Uri Simonsohn recently wrote a blog post in which he argues that quadratic regressions can’t be trusted for uncovering a U-shpaed or inverted U-shaped relationship. For example, the following scatterplot was generated using a log function but the quadratic regression fitted on it finds evidence for inverted U-shaped relationship.
# Data generated using the example from Uri's code from
# https://osf.io/unb62/
set.seed(9)
n = 500
x = sort(runif(n))^1.5
x2 = x * x
y = log(x) + rnorm(n, sd = 0.1)library(ggplot2)
library(dplyr)
data.frame(x, y, y_fit1 = fitted(lm1)) %>% ggplot(aes(x, y)) + geom_point() +
geom_line(aes(y = y_fit1), color = "blue") + labs(title = "Quadratic Regression Fitted on Log Data",
caption = "Data generated using the code from https://osf.io/unb62/") +
theme_bw()# Carry out quadratic regression
lm1 = lm(y ~ x + x2, data = data.frame(y, x, x2))
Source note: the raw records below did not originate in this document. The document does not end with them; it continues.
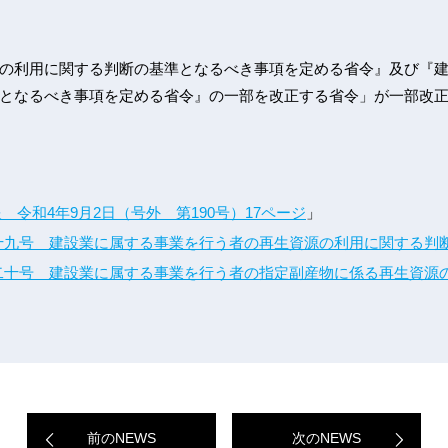
の利用に関する判断の基準となるべき事項を定める省令』及び『
となるべき事項を定める省令』の一部を改正する省令」が一部改
令和4年9月2日（号外 第190号）17ページ
」
第十九号 建設業に属する事業を行う者の再生資源の利用に関する判
第二十号 建設業に属する事業を行う者の指定副産物に係る再生資源
前のNEWS
次のNEWS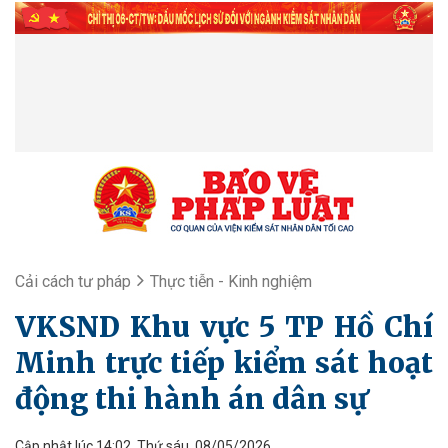
Cải cách tư pháp
Thực tiễn - Kinh nghiệm
VKSND Khu vực 5 TP Hồ Chí
Minh trực tiếp kiểm sát hoạt
động thi hành án dân sự
Cập nhật lúc 14:02, Thứ sáu, 08/05/2026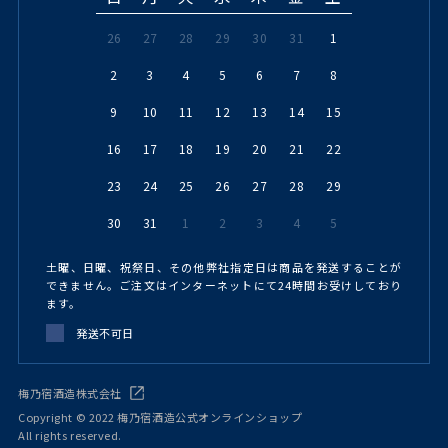
26
27
28
29
30
31
1
2
3
4
5
6
7
8
9
10
11
12
13
14
15
16
17
18
19
20
21
22
23
24
25
26
27
28
29
30
31
1
2
3
4
5
土曜、日曜、祝祭日、その他弊社指定日は商品を発送することが
できません。ご注文はインターネットにて24時間お受けしており
ます。
発送不可日
梅乃宿酒造株式会社
Copyright © 2022 梅乃宿酒造公式オンラインショップ
All rights reserved.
DT::datatable(broom::tidy(lm1) %>% mutate_each(funs(round(., 2)), -term))
In this case, quadratic regression suggests that there is an inverted U-shaped relationship because we find a significant positive coefficient on \(x\) and a significant negative coefficient on \(x^2\). However, the data generating process (dgp) was clearly logarithmic.
Simonsohn’s solution to this problem is to plot a separate line for lower values of x and a separate line for higher values of x. This sounds awfully similar to piecewise regression (AKA segmented regression). Simonsohn in his paper on SSRN argues that piecewise regression is inferior to “interrupted” regression, which he recommends. On page 24 in the paper he compares the two and shows that piecewise regression leads to incorrect inference.
I am reproducing the diagram below:
I found the figure odd when I first looked at it. This is because piecewise regression also estimates a cut point where the two lines will join. The cut point in Simonsohn’s example is too much on the right end.
I went over his R code from the link given under the figure. To my surprise I found that he has hardcoded the cut point at x = 0.75! I think this is an unfair comparison because by manually setting the cut point he is not letting the method estimate the optimum cut point.
In order to present a fair comparison, I used segmented package in R to let the algorithm decide the optimum cut point. If indeed we get a biased curve as shown in Simonsohn’s figure then there is a potnetial problem with piecewise regression. Otherwise I don’t see any reason to move to a different method.
library(segmented)
lm2 = lm(y ~ x, data = data.frame(x, y))
seg2 <- segmented(lm2, seg.Z = ~x)
data.frame(x, y, yfit = fitted(seg2)) %>% ggplot(aes(x, y)) + geom_point() +
geom_line(aes(x, yfit), color = "red", size = 1) + theme_bw()When we let the model pick the cut point, it chose a point much more to the left of original cut point! And we clearly don’t get an inverted U-shaped relationship. I would love to see any example where piecewise model indeed gives biased results and Simonsohn’s “Robin Hood procedure” leads to a better inference.